This is a common problem for businesses because they earn enough to pay the bills and put some profit away… but what happens if they get an influx of orders? Let’s look at an example:
Grandma’s Home-Baked Cookies Inc. makes delicious mail order cookie baskets. They cost a total of $8 dollars to make (for ingredients, a basket, and utilities), they sell for a total of $10 and grandma earns a $2 profit. Grandma can make 20 baskets a day and she ships them all over the world, earning revenues of $200 per day and profits of $40 per day. Then one day grandma decides to send some cookies to her son’s troop stationed overseas and the international media picks up the story and suddenly Grandma’s Home-Baked Cookies Inc. is flooded with orders. She goes from making 100 baskets a week (20 per day for 5 days) to having orders of 1000 baskets a week – 200 baskets to be made every day!
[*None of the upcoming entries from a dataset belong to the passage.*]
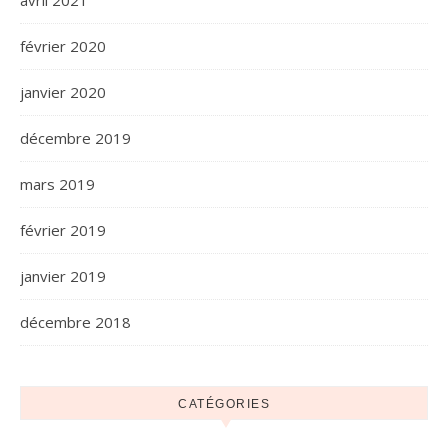
avril 2021
février 2020
janvier 2020
décembre 2019
mars 2019
février 2019
janvier 2019
décembre 2018
CATÉGORIES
Most business people would jump for joy at that prospect because more business theoretically means more revenue and more profit. There are benefits that grandma would enjoy: She could buy her ingredients in larger bulk amounts to drive down costs (potentially earning $3 per basket instead of 2). But even with higher revenues and profits, she still has one major problem: How will she make all of these cookies? Her own kitchen is nice but insufficient for that task. She could go out and buy more equipment but that will take thousands of dollars of investment.
And this is a classic small business conundrum and one of the leading reasons that businesses fail in the first 5 years. Yes, many fail because of poor planning or poor leadership, but an astonishing number fail because the owner couldn’t afford to scale.
So, what can you do?
If you’re not right in the middle of this problem then think about what you’d do. You have the benefit of time to consider the possibilities! Perhaps you can put a little money away. Maybe when you upgrade equipment, you can upgrade to a model that can handle more output. Perhaps you need the name of a handy staffing agency and virtual assistant firm on speed dial. Maybe you can examine your credit score and consider the possibility of borrowing should you ever need to. Find some trusted colleagues who might be interested in investing. If you don’t think that you will have the option of waiting for a loan if the time ever came that you needed it, consider opening a borrowing account right now and letting it sit idle. Most importantly, have a plan in place so that if you have to scale really fast, you aren’t just panicking and throwing money at the situation without any specific order in mind.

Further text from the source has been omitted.